Prompt: The string "кресло" may appear in lines of the listing. Report each line where it does.

═══ Material provided ═══

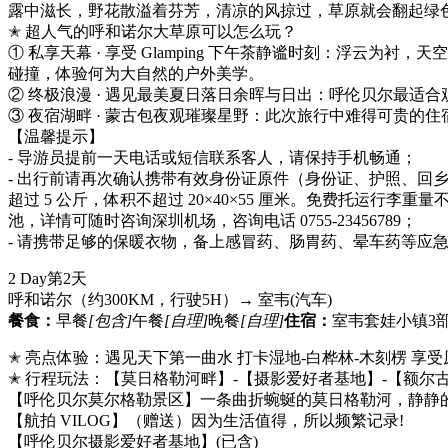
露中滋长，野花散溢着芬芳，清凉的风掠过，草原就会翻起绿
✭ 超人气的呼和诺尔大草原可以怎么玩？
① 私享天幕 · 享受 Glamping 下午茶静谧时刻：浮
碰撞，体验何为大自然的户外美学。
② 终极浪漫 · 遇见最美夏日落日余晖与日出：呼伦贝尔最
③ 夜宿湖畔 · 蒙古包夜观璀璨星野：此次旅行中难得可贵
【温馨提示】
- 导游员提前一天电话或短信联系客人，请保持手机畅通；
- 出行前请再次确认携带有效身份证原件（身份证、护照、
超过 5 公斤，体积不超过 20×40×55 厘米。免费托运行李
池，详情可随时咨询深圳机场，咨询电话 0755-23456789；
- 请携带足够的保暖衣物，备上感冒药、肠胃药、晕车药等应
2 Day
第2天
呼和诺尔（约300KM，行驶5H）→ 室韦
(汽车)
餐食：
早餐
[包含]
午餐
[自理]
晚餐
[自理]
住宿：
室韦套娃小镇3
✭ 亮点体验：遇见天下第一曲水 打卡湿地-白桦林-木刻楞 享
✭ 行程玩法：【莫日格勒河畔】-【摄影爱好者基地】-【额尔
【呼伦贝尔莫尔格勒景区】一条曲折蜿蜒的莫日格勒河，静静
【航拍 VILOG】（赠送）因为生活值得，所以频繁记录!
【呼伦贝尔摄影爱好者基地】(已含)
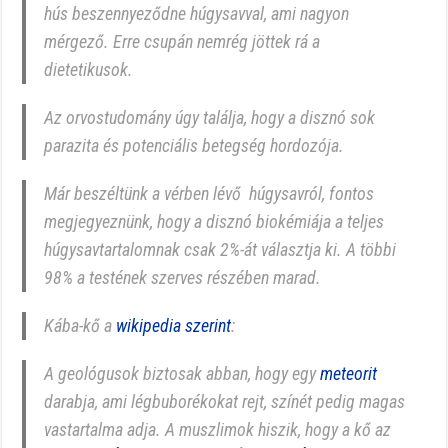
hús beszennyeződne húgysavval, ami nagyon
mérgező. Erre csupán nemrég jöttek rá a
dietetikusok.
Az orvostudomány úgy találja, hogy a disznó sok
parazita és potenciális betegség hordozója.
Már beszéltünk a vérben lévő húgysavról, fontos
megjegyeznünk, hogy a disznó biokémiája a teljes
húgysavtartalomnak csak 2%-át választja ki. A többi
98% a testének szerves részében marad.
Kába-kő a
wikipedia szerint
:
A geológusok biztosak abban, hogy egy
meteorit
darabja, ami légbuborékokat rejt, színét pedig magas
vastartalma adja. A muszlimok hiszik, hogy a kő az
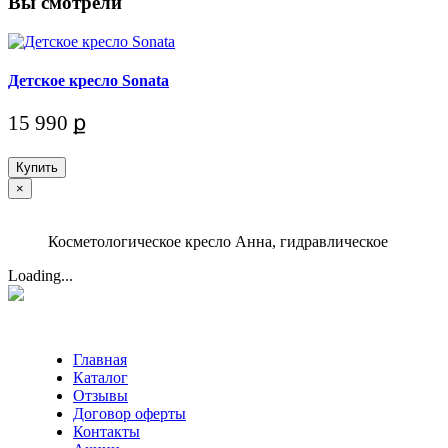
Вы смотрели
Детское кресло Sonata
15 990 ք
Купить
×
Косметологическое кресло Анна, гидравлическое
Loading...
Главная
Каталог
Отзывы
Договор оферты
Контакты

═══

Solution for this task:
Детское кресло Sonata
Косметологическое кресло Анна, гидравлическое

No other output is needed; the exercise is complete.